Revenue dept smells a rat
Much before the world’s 20 most powerful countries (the G20) decided to launch a crackdown on tax havens on April 2, India’s revenue department had sounded an alarm on several recent foreign investment proposals routed through Mauritius in sectors ranging from telecom to real estate, Gaurav Choudhury and Anupama Airy reports.business Updated: Apr 09, 2009 22:44 IST
Much before the world’s 20 most powerful countries (the G20) decided to launch a crackdown on tax havens on April 2, India’s revenue department had sounded an alarm on several recent foreign investment proposals routed through Mauritius in sectors ranging from telecom to real estate.
Of a total of 49 proposals taken up the foreign investment promotion board (FIPB) on March 20, the department of revenue had sent in objections to as many as 14 proposals, with an aggregate investment of $357 million (Rs 1,785 crore).
The department raised objections as these “involve treaty shopping and funds routed through Mauritius to take advantage of double taxation avoidance agreements (DTAA)”, documents accessed by the Hindustan Times show.
These proposals covered a broad spectrum of the economy including telecom, broadcasting, luxury hotels, infrastructure, real estate, beauty care products etc.
Mauritius is the largest source of foreign direct investment (FDI) into India, contributing about Rs 55,000 crore ($11 billion) or 43 per cent of total FDI inflows during the April- February 2008-09.

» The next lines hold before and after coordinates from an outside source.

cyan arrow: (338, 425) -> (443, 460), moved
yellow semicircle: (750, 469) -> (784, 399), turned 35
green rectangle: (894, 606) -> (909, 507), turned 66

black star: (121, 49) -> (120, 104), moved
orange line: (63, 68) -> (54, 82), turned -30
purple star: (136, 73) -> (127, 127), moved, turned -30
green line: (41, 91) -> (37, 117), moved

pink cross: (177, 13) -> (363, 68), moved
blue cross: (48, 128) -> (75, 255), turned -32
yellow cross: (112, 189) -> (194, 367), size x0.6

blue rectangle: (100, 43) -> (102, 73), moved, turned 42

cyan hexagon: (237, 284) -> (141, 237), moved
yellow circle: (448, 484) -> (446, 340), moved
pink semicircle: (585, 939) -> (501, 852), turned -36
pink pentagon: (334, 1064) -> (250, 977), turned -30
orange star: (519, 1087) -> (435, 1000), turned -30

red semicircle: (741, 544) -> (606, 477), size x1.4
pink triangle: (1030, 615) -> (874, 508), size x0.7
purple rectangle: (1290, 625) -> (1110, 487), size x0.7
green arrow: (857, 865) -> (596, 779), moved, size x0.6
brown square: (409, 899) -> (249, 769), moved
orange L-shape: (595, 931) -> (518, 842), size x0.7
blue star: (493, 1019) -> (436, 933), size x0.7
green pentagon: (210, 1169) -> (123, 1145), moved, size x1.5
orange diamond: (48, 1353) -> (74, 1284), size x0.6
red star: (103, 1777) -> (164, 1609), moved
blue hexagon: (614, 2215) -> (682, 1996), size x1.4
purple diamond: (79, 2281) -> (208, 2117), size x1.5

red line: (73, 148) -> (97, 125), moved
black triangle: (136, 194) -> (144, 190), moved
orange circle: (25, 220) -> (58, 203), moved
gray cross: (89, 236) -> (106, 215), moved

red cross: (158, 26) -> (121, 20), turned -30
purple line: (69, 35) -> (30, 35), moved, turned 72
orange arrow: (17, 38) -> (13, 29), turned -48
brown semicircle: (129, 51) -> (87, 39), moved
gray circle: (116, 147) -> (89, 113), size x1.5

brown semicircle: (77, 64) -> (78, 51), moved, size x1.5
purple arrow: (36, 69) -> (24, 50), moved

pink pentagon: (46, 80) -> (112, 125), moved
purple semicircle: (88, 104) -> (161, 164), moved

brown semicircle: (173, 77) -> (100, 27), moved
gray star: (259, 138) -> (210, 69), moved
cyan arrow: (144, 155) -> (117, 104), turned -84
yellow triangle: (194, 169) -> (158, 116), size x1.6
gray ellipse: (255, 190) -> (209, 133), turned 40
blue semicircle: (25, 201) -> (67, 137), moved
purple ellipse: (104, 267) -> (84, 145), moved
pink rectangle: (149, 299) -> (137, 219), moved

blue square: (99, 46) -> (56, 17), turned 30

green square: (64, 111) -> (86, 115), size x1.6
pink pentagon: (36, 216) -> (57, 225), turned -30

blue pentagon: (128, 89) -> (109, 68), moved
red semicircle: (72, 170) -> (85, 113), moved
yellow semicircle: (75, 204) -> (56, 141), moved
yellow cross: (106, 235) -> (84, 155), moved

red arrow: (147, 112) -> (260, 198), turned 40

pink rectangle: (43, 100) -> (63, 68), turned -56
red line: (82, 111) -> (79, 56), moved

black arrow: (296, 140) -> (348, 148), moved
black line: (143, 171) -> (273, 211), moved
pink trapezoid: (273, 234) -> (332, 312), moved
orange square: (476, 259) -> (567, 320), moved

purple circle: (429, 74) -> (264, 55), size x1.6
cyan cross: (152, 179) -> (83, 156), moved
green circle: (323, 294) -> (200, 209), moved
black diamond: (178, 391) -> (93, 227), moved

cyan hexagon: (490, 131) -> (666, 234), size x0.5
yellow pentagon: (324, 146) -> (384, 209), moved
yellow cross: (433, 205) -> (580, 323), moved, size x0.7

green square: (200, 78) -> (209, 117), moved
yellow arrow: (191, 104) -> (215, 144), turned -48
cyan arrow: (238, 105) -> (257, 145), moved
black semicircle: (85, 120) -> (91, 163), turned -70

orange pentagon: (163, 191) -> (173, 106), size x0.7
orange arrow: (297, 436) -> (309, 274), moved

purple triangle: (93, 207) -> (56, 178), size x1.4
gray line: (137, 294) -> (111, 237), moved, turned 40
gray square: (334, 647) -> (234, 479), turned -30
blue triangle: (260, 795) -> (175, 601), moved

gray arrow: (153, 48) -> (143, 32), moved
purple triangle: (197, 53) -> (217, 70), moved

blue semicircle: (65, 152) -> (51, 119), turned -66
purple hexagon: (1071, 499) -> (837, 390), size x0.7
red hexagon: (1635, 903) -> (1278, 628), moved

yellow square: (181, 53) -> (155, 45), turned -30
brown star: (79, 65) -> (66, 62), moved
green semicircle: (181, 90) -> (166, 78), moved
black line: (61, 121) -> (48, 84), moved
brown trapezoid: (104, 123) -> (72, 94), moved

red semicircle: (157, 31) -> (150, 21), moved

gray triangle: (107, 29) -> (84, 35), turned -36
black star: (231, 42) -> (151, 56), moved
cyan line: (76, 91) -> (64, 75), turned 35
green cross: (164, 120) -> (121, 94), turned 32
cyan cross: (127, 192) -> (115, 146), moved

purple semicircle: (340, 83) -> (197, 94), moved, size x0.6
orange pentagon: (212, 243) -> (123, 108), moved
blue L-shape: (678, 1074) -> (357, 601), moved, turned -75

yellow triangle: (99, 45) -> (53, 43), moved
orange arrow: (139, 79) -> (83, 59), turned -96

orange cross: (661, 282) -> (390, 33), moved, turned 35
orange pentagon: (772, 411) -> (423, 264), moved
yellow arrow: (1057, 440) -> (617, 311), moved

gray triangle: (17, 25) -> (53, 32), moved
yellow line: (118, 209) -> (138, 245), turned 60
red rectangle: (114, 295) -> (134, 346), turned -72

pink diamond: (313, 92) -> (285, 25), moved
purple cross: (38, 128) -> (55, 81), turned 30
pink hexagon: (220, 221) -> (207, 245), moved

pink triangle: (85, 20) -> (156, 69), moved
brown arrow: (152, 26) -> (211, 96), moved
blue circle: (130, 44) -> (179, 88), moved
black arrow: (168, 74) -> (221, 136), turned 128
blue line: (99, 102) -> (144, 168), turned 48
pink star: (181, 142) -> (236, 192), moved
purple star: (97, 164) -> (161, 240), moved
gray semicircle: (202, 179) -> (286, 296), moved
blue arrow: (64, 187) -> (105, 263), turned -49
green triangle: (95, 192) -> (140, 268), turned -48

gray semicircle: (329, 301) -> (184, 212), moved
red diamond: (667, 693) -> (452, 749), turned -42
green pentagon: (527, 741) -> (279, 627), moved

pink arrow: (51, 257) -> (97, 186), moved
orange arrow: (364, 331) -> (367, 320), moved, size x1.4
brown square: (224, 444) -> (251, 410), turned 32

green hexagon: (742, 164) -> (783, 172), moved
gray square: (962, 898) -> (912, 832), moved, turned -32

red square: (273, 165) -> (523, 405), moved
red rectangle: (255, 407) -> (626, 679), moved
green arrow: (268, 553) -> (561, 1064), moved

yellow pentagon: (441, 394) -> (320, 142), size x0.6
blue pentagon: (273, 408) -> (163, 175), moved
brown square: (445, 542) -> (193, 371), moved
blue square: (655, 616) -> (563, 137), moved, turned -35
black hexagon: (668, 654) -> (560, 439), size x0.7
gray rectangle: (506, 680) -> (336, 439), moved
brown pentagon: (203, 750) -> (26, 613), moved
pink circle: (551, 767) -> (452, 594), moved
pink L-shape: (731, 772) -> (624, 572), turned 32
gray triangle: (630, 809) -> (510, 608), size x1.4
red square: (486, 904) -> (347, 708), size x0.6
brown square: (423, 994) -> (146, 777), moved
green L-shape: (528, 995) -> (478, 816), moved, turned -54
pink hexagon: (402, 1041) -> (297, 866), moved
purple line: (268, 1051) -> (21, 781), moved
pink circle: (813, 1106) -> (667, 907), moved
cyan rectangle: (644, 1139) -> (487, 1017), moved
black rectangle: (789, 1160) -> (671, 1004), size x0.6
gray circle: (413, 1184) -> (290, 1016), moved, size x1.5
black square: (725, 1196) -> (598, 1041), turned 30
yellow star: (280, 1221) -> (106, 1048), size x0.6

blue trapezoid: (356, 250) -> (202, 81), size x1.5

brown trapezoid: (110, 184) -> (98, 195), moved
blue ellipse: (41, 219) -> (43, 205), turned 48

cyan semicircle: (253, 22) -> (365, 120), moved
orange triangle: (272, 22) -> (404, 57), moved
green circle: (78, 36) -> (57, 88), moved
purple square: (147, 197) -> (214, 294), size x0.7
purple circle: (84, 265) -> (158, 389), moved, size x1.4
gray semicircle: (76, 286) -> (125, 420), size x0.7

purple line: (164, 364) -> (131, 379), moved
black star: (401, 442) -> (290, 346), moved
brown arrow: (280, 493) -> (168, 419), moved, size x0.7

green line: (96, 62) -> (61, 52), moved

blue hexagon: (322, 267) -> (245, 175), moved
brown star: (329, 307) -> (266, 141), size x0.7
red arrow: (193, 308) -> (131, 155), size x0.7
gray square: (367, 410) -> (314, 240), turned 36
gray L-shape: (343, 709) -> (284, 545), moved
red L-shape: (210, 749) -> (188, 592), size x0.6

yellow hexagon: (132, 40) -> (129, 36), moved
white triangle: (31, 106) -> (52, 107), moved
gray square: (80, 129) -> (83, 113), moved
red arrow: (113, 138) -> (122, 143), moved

“Round tripping” or “treaty shopping” by Indian entities involve moving money out of the country and getting it back in through “GBC 1” category of companies, incorporated in Mauritius.
For example, a resident of India investing directly in shares of Indian company would have to pay his taxes in India. But if he routes it through a resident Mauritius entity for buying the shares of an Indian company, taxes can be avoided under the existing DTAA.
“There were three major sources —Cyprus, UAE and Mauritius — where the problem of ‘round tripping’ had arisen,” a government official said.
Most of the companies contacted by HT refused to come on record on the issue of “treaty shopping”.
“These investments are legitimate and we have not violated any law,” a senior executive of a company whose FDI proposal has been deferred by the FIPB said, requesting anonymity. “Even the FIPB adheres to the policy of bilateral tax treaties.”
Importantly, in the meeting last month, FIPB approved nine of the proposals on which the department of revenue had raised objections on grounds of possible “treaty shopping”. Decisions on four proposals were deferred, while the board rejected one.